* AIM OF THE TASK:
A single number is required: how many lines in the records below contain "screenshot".

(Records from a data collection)
- - - -

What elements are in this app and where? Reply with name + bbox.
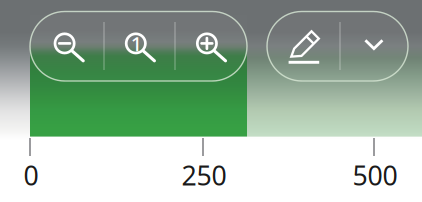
- button[interactable]: Markup: [0, 0, 422, 202]
- staticText: 500: [352, 158, 398, 193]
- button[interactable]: Zoom out: [0, 0, 422, 202]
- staticText: 0: [24, 158, 38, 193]
- button[interactable]: Actual size: [0, 0, 422, 202]
- button[interactable]: Hide toolbar: [0, 0, 422, 202]
- button[interactable]: Zoom in: [0, 0, 422, 202]
- staticText: 250: [182, 158, 226, 193]
- staticText: 1: [131, 30, 142, 57]
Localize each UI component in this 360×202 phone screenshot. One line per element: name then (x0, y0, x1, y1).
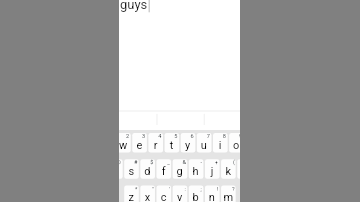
button[interactable] (0, 0, 360, 202)
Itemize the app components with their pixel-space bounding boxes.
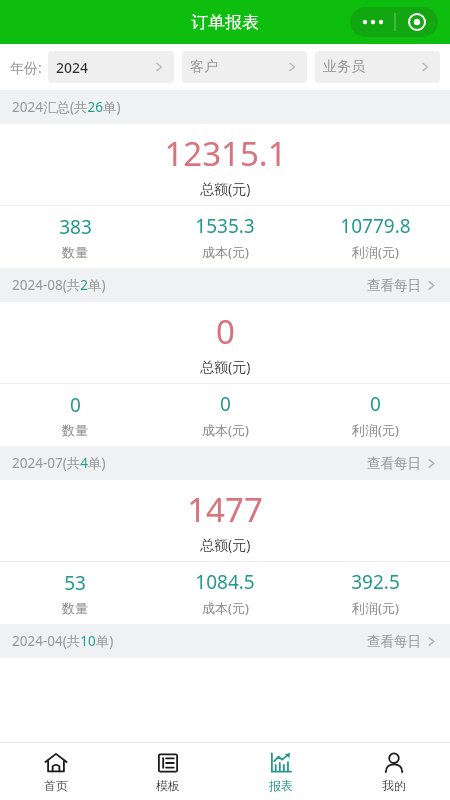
staticText: 我的 (382, 778, 406, 793)
staticText: 成本(元) (202, 599, 249, 617)
staticText: 年份: (10, 58, 42, 77)
staticText: 0 (216, 309, 235, 354)
staticText: 1477 (187, 487, 263, 532)
staticText: 1084.5 (195, 569, 255, 595)
staticText: 0 (370, 391, 381, 417)
staticText: 数量 (62, 244, 88, 260)
button[interactable]: 2024-04(共10单) (0, 624, 450, 658)
staticText: 数量 (62, 600, 88, 616)
button[interactable]: 我的 (337, 751, 450, 793)
staticText: 模板 (156, 778, 180, 793)
staticText: 392.5 (351, 569, 400, 595)
staticText: 成本(元) (202, 421, 249, 439)
staticText: 0 (70, 392, 81, 418)
button[interactable]: 2024-08(共2单) (0, 268, 450, 302)
staticText: 业务员 (323, 58, 418, 76)
staticText: 383 (59, 214, 92, 240)
staticText: 查看每日 (367, 633, 421, 650)
staticText: 总额(元) (200, 179, 251, 198)
staticText: 利润(元) (352, 599, 399, 617)
staticText: 订单报表 (191, 12, 259, 33)
staticText: 2024汇总(共26单) (12, 98, 121, 116)
staticText: 报表 (269, 778, 293, 793)
button[interactable]: 2024 (48, 51, 174, 83)
staticText: 利润(元) (352, 421, 399, 439)
staticText: 10779.8 (340, 213, 411, 239)
staticText: 0 (220, 391, 231, 417)
button[interactable]: 2024汇总(共26单) (0, 90, 450, 124)
staticText: 客户 (190, 58, 285, 76)
staticText: 查看每日 (367, 277, 421, 294)
staticText: 2024 (56, 58, 152, 77)
button[interactable]: 2024-07(共4单) (0, 446, 450, 480)
button[interactable]: 首页 (0, 751, 112, 793)
staticText: 1535.3 (195, 213, 255, 239)
staticText: 总额(元) (200, 535, 251, 554)
button[interactable]: 客户 (182, 51, 307, 83)
staticText: 查看每日 (367, 455, 421, 472)
staticText: 53 (64, 570, 86, 596)
staticText: 总额(元) (200, 357, 251, 376)
staticText: 2024-04(共10单) (12, 632, 114, 650)
button[interactable]: More and close (350, 7, 438, 37)
staticText: 利润(元) (352, 243, 399, 261)
staticText: 数量 (62, 422, 88, 438)
staticText: 首页 (44, 778, 68, 793)
staticText: 2024-08(共2单) (12, 276, 106, 294)
button[interactable]: 报表 (224, 751, 337, 793)
button[interactable]: 业务员 (315, 51, 440, 83)
staticText: 成本(元) (202, 243, 249, 261)
staticText: 2024-07(共4单) (12, 454, 106, 472)
button[interactable]: 模板 (112, 751, 224, 793)
staticText: 12315.1 (164, 131, 287, 176)
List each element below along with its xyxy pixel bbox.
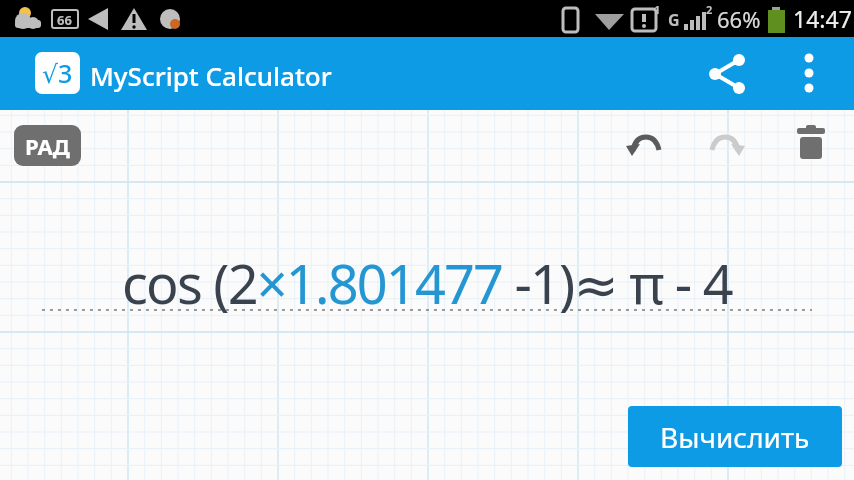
button[interactable]: РАД [14,125,81,166]
button[interactable] [791,122,831,162]
staticText: Вычислить [660,418,810,456]
staticText: MyScript Calculator [90,58,332,93]
button[interactable] [707,52,751,96]
button[interactable]: Вычислить [628,406,842,467]
staticText: 14:47 [793,3,852,34]
staticText: 2 [706,2,713,17]
button[interactable] [790,52,828,96]
staticText: √3 [42,56,73,90]
button[interactable] [626,134,662,158]
staticText: 66 [57,11,72,29]
staticText: 66% [717,4,761,34]
staticText: G [668,9,680,31]
staticText: РАД [25,131,70,161]
staticText: cos (2×1.801477 -1)≈ π - 4 [122,246,732,320]
staticText: 1 [654,2,661,17]
button[interactable] [709,134,745,158]
button[interactable]: √3 [35,52,80,94]
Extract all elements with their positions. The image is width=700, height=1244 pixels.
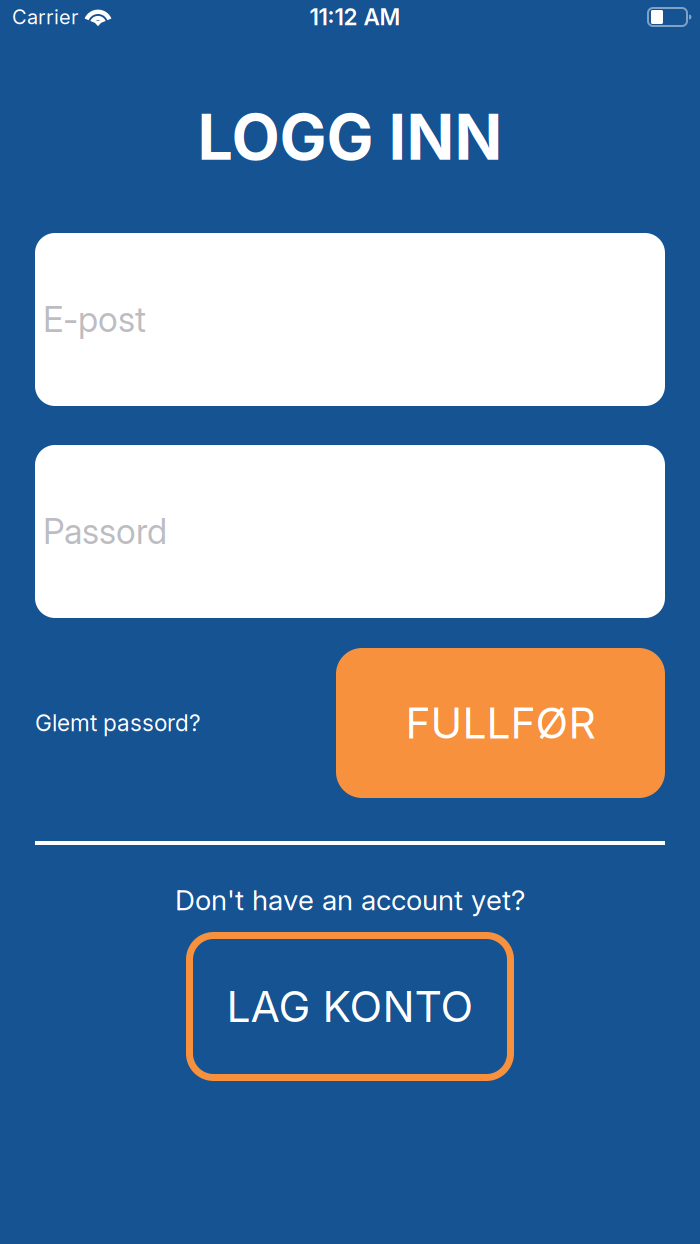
- staticText: FULLFØR: [406, 697, 596, 749]
- staticText: E-post: [43, 298, 146, 340]
- button[interactable]: Passord: [35, 445, 665, 618]
- staticText: LAG KONTO: [226, 981, 474, 1032]
- staticText: LOGG INN: [198, 99, 502, 175]
- staticText: Glemt passord?: [35, 709, 201, 737]
- staticText: Don't have an account yet?: [175, 883, 525, 917]
- button[interactable]: Glemt passord?: [35, 701, 201, 745]
- staticText: 11:12 AM: [310, 3, 400, 31]
- staticText: Passord: [43, 510, 167, 552]
- button[interactable]: E-post: [35, 233, 665, 406]
- button[interactable]: FULLFØR: [336, 648, 665, 798]
- button[interactable]: LAG KONTO: [186, 932, 514, 1081]
- staticText: Carrier: [12, 5, 78, 29]
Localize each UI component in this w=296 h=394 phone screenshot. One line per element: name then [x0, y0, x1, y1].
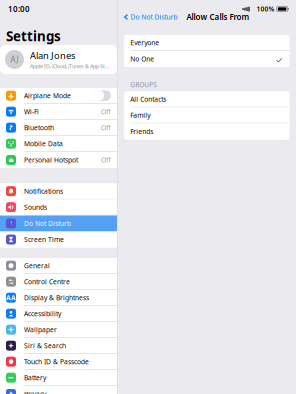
button[interactable]: AA [0, 290, 117, 306]
staticText: 100% [257, 5, 275, 14]
button[interactable]: Battery [0, 370, 117, 386]
button[interactable]: Screen Time [0, 232, 117, 248]
staticText: Airplane Mode [24, 91, 71, 100]
staticText: Control Centre [24, 277, 70, 286]
staticText: No One [130, 55, 154, 64]
staticText: Touch ID & Passcode [24, 357, 89, 366]
button[interactable]: Everyone [124, 35, 289, 51]
staticText: 10:00 [8, 4, 30, 14]
staticText: Accessibility [24, 309, 61, 318]
staticText: All Contacts [130, 95, 166, 104]
button[interactable]: Airplane Mode [0, 88, 117, 104]
staticText: Allow Calls From [186, 12, 249, 22]
staticText: Do Not Disturb [130, 13, 177, 22]
staticText: Family [130, 111, 150, 120]
button[interactable]: Control Centre [0, 274, 117, 290]
staticText: Personal Hotspot [24, 156, 78, 164]
staticText: Everyone [130, 38, 159, 47]
staticText: Display & Brightness [24, 293, 89, 302]
staticText: Friends [130, 127, 153, 136]
button[interactable]: Wallpaper [0, 322, 117, 338]
staticText: Apple ID, iCloud, iTunes & App St… [30, 63, 109, 70]
staticText: Screen Time [24, 235, 64, 244]
staticText: AA [6, 293, 16, 302]
staticText: GROUPS [130, 80, 157, 89]
staticText: General [24, 261, 50, 270]
button[interactable]: Touch ID & Passcode [0, 354, 117, 370]
staticText: Battery [24, 373, 46, 382]
staticText: Settings [6, 27, 61, 45]
button[interactable]: All Contacts [124, 92, 289, 108]
button[interactable]: No One [124, 51, 289, 67]
staticText: Wallpaper [24, 325, 57, 334]
button[interactable]: Accessibility [0, 306, 117, 322]
staticText: Off [101, 107, 111, 116]
staticText: Wi-Fi [24, 107, 39, 116]
button[interactable]: General [0, 258, 117, 274]
button[interactable]: Mobile Data [0, 136, 117, 152]
staticText: Sounds [24, 203, 47, 212]
button[interactable]: Siri & Search [0, 338, 117, 354]
button[interactable]: Do Not Disturb [118, 13, 177, 22]
button[interactable]: Bluetooth [0, 120, 117, 136]
staticText: Do Not Disturb [24, 219, 71, 228]
staticText: Siri & Search [24, 341, 66, 350]
staticText: Off [101, 156, 111, 164]
staticText: AJ [10, 54, 18, 65]
staticText: Off [101, 123, 111, 132]
button[interactable]: Family [124, 108, 289, 124]
button[interactable]: Wi-Fi [0, 104, 117, 120]
staticText: Alan Jones [30, 49, 75, 62]
button[interactable]: Friends [124, 124, 289, 140]
button[interactable]: AJ [0, 45, 117, 74]
staticText: Bluetooth [24, 123, 54, 132]
button[interactable]: Do Not Disturb [0, 216, 117, 232]
staticText: Mobile Data [24, 139, 63, 148]
staticText: Notifications [24, 187, 63, 196]
button[interactable]: Notifications [0, 184, 117, 200]
button[interactable]: Personal Hotspot [0, 152, 117, 168]
staticText: Privacy [24, 390, 46, 394]
button[interactable]: Privacy [0, 386, 117, 394]
button[interactable]: Sounds [0, 200, 117, 216]
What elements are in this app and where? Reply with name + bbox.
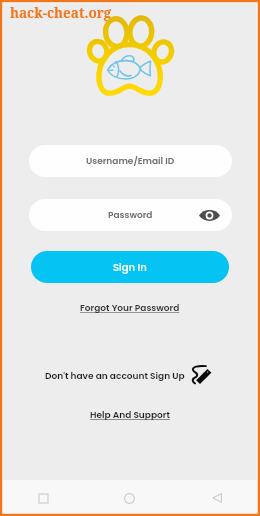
staticText: hack-cheat.org — [10, 4, 112, 22]
button[interactable]: Back — [173, 480, 260, 516]
button[interactable]: Sign Up — [188, 364, 216, 388]
button[interactable]: Don't have an account Sign Up — [45, 370, 185, 383]
button[interactable]: Recents — [0, 480, 86, 516]
staticText: Username/Email ID — [86, 155, 175, 168]
button[interactable]: Show password — [198, 204, 220, 226]
button[interactable]: Forgot Your Password — [80, 302, 180, 315]
staticText: Password — [108, 209, 153, 222]
button[interactable]: Password — [29, 199, 232, 231]
button[interactable]: Home — [86, 480, 173, 516]
button[interactable]: Sign In — [31, 251, 229, 283]
staticText: Sign In — [113, 260, 147, 274]
button[interactable]: Username/Email ID — [29, 145, 232, 177]
button[interactable]: Help And Support — [90, 409, 170, 422]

- - - -

* ANSWER FOR THIS EXERCISE:
2